Pls guys this thread is not meant to go in a flaming war or something i would just like to hear what you guys think.


----------



## zadiac (28/2/20)

Mmmm......should have searched the forum before buying. Kylins leak. Period. I had 3 of them. Tried everything. Screwed everything tight as suggested by others. Tried many different wicking options. Nothing worked.
Threw them away. Couldn't even PIF them. (Wouldn't do that to anyone). Worst tank ever. Sorry bud.

...but hey, that's just my opinion. Others may differ. I just wouldn't recommend that tank to anyone.


----------



## OnePowerfulCorsa (28/2/20)

zadiac said:


> Mmmm......should have searched the forum before buying. Kylins leak. Period. I had 3 of them. Tried everything. Screwed everything tight as suggested by others. Tried many different wicking options. Nothing worked.
> Threw them away. Couldn't even PIF them. (Wouldn't do that to anyone). Worst tank ever. Sorry bud.
> 
> ...but hey, that's just my opinion. Others may differ. I just wouldn't recommend that tank to anyone.



That was the Kylin V1 and V1.5. The Kylin 2 never had issues and I personally never had leaking. Can the OP confirm if it is the Kylin V1.5 perhaps or is it the Kylin 2 with the slide top cap?

Reactions: Agree 1


----------



## Spyker41771 (28/2/20)

zadiac said:


> Mmmm......should have searched the forum before buying. Kylins leak. Period. I had 3 of them. Tried everything. Screwed everything tight as suggested by others. Tried many different wicking options. Nothing worked.
> Threw them away. Couldn't even PIF them. (Wouldn't do that to anyone). Worst tank ever. Sorry bud.
> 
> ...but hey, that's just my opinion. Others may differ. I just wouldn't recommend that tank to anyone.



Yea fair enough but don't you think because this tank is a week old they should offer a exchange or store credit for the amount ?
Because i do know there are some that don't leak, luck of the draw like the first zeus x batch that had the pressing fit problem on the black and gun metal.

I did tell the shop to keep it i don't want that tank any where near a mod, but it's as you can also see it's leaking not just condesation.


----------



## Spyker41771 (28/2/20)

OnePowerfulCorsa said:


> That was the Kylin V1 and V1.5. The Kylin 2 never had issues and I personally never had leaking. Can the OP confirm if it is the Kylin V1.5 perhaps or is it the Kylin 2 with the slide top cap?

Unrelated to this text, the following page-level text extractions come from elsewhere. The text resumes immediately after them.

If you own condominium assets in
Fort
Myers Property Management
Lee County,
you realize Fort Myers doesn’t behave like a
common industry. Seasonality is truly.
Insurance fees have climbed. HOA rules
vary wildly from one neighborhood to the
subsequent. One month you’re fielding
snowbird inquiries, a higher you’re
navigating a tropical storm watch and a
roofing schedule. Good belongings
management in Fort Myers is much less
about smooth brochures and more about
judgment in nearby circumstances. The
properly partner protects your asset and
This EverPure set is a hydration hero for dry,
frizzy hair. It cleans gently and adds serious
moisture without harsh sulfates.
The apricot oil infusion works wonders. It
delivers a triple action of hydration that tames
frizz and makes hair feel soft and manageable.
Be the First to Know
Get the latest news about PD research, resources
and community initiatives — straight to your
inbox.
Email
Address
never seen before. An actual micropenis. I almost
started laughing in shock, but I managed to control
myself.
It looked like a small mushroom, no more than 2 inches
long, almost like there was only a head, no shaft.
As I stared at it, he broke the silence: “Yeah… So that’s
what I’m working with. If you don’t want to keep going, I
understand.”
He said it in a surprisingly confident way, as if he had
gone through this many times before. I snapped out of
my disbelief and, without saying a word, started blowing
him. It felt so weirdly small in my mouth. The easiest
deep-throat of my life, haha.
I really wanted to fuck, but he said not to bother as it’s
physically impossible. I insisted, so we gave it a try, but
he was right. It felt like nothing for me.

https://www.sirvape.co.za/collections/rtas/products/kylin-v2-rta-by-vandyvape

The v2

I know the first few batches had a problem but the shops sorted it out very fast, i just didn't think after a year ish of selling them i will still run into the issue


----------



## Timwis (28/2/20)

OnePowerfulCorsa said:


> That was the Kylin V1 and V1.5. The Kylin 2 never had issues and I personally never had leaking. Can the OP confirm if it is the Kylin V1.5 perhaps or is it the Kylin 2 with the slide top cap?

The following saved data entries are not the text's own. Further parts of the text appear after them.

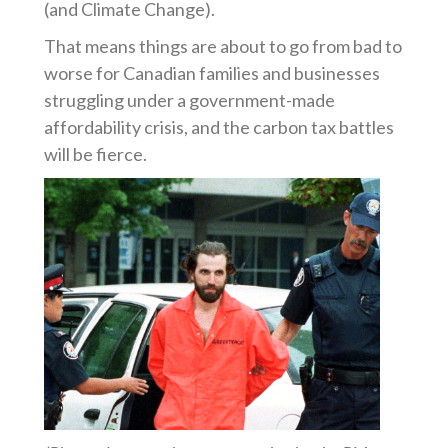
(and Climate Change).
That means things are about to go from bad to
worse for Canadian families and businesses
struggling under a government-made
affordability crisis, and the carbon tax battles
will be fierce.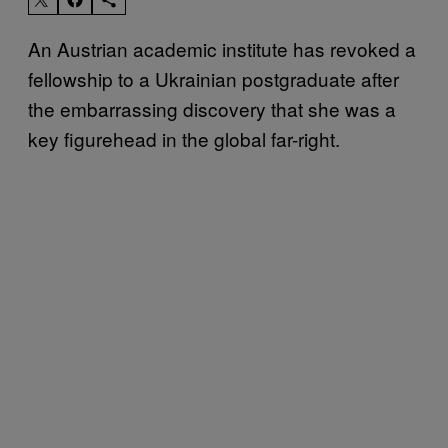
An Austrian academic institute has revoked a
fellowship to a Ukrainian postgraduate after
the embarrassing discovery that she was a
key figurehead in the global far-right.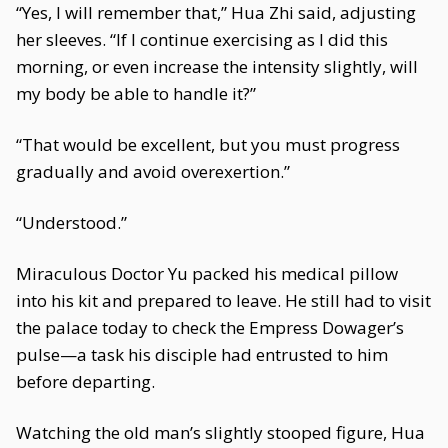
“Yes, I will remember that,” Hua Zhi said, adjusting
her sleeves. “If I continue exercising as I did this
morning, or even increase the intensity slightly, will
my body be able to handle it?”
“That would be excellent, but you must progress
gradually and avoid overexertion.”
“Understood.”
Miraculous Doctor Yu packed his medical pillow
into his kit and prepared to leave. He still had to visit
the palace today to check the Empress Dowager’s
pulse—a task his disciple had entrusted to him
before departing.
Watching the old man’s slightly stooped figure, Hua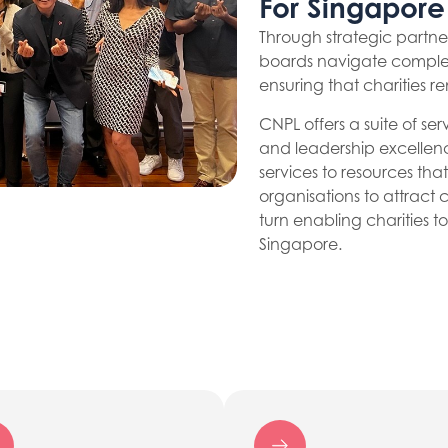
For Singapore
Through strategic partn
boards navigate comple
ensuring that charities r
CNPL offers a suite of s
and leadership excellen
services to resources t
organisations to attract 
turn enabling charities 
Singapore.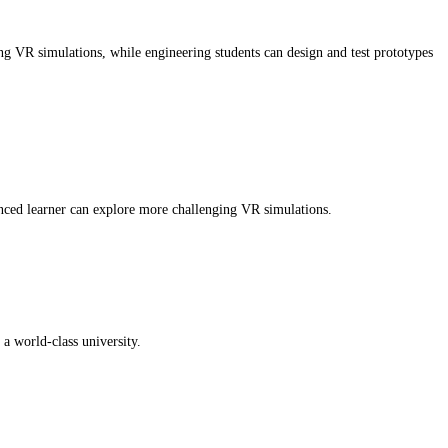
ng VR simulations, while engineering students can design and test prototypes
anced learner can explore more challenging VR simulations.
a world-class university.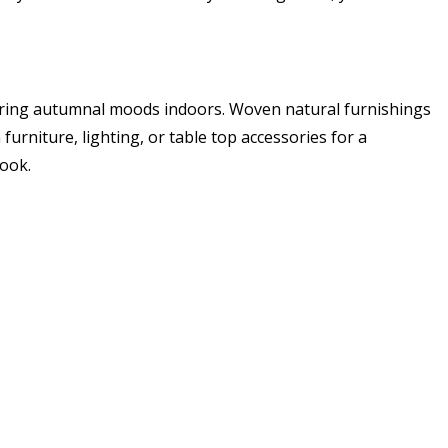
 bring autumnal moods indoors. Woven natural furnishings
urniture, lighting, or table top accessories for a
look.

Yes agreed the Kylin 1 was like a bucket with holes in it and then the 1.5 improved but still leaking issues so when i got the Kylin 2 i couldn't believe it was a Kylin as it's one of the better bottom airflow RTA's and had no leaking whatsoever!


----------



## Riaz_sh (28/2/20)

SIr Vape should replace the RTA with an updated version
the RTA has a defect
thats not normal
if the guy at sir vape wicked it and if the juice is still leaking into your 510 thats a defect

Reactions: Like 1


----------



## OnePowerfulCorsa (28/2/20)

Timwis said:


> Yes agreed the Kylin 1 was like a bucket with holes in it and then the 1.5 improved but still leaking issues so when i got the Kylin 2 i couldn't believe it was a Kylin as it's one of the better bottom airflow RTA's and had no leaking whatsoever!

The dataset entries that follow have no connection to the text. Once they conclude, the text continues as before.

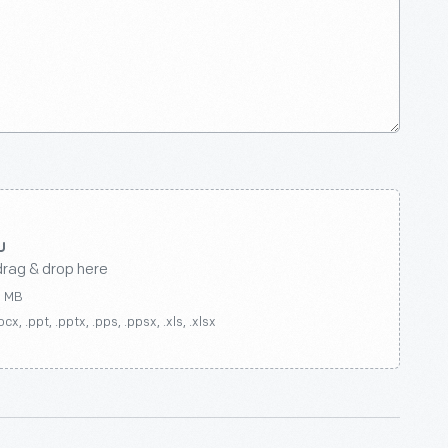
drag & drop here
0 MB
ocx, .ppt, .pptx, .pps, .ppsx, .xls, .xlsx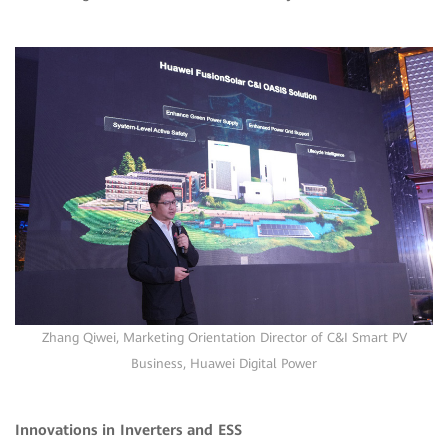
Zhang Qiwei, Marketing Orientation Director of C&I Smart PV
Business, Huawei Digital Power
Innovations in Inverters and ESS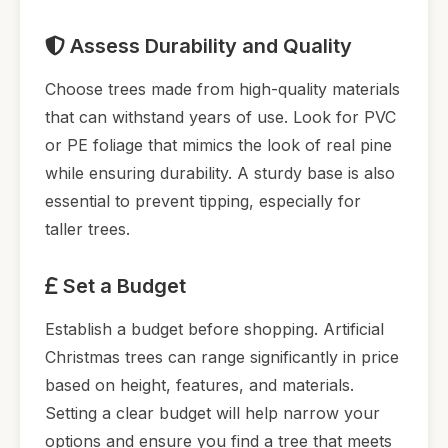
Assess Durability and Quality
Choose trees made from high-quality materials
that can withstand years of use. Look for PVC
or PE foliage that mimics the look of real pine
while ensuring durability. A sturdy base is also
essential to prevent tipping, especially for
taller trees.
Set a Budget
Establish a budget before shopping. Artificial
Christmas trees can range significantly in price
based on height, features, and materials.
Setting a clear budget will help narrow your
options and ensure you find a tree that meets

Yip the Kylin 2 for me was also an excellent dual coil rta. I would suggest the OP strips the tank and cleans it out and then inspects all the o-rings and makes sure the top fill gasket is seated properly. Make sure the coils are not slammed and that your wicks are not sitting on the airflow and then test. If it still leaks then contact the vendor and take it from there.


----------



## Spyker41771 (28/2/20)

OnePowerfulCorsa said:


> Yip the Kylin 2 for me was also an excellent dual coil rta. I would suggest the OP strips the tank and cleans it out and then inspects all the o-rings and makes sure the top fill gasket is seated properly. Make sure the coils are not slammed and that your wicks are not sitting on the airflow and then test. If it still leaks then contact the vendor and take it from there.


Yea did all that, allready send it back to sir vape on my expense, they wicked and coiled it showed there 510 soaked with juice and said it's normal 

I replaced the bottom o ring and fit the straight glass no luck.

This is the pic from sir vape ( james white ) after he wicked and coiled it and said it's normal they cant help me.


----------



## OnePowerfulCorsa (28/2/20)

Spyker41771 said:


> Yea did all that, allready send it back to sir vape on my expense, they wicked and coiled it showed there 510 soaked with juice and said it's normal
> 
> I replaced the bottom o ring and fit the straight glass no luck.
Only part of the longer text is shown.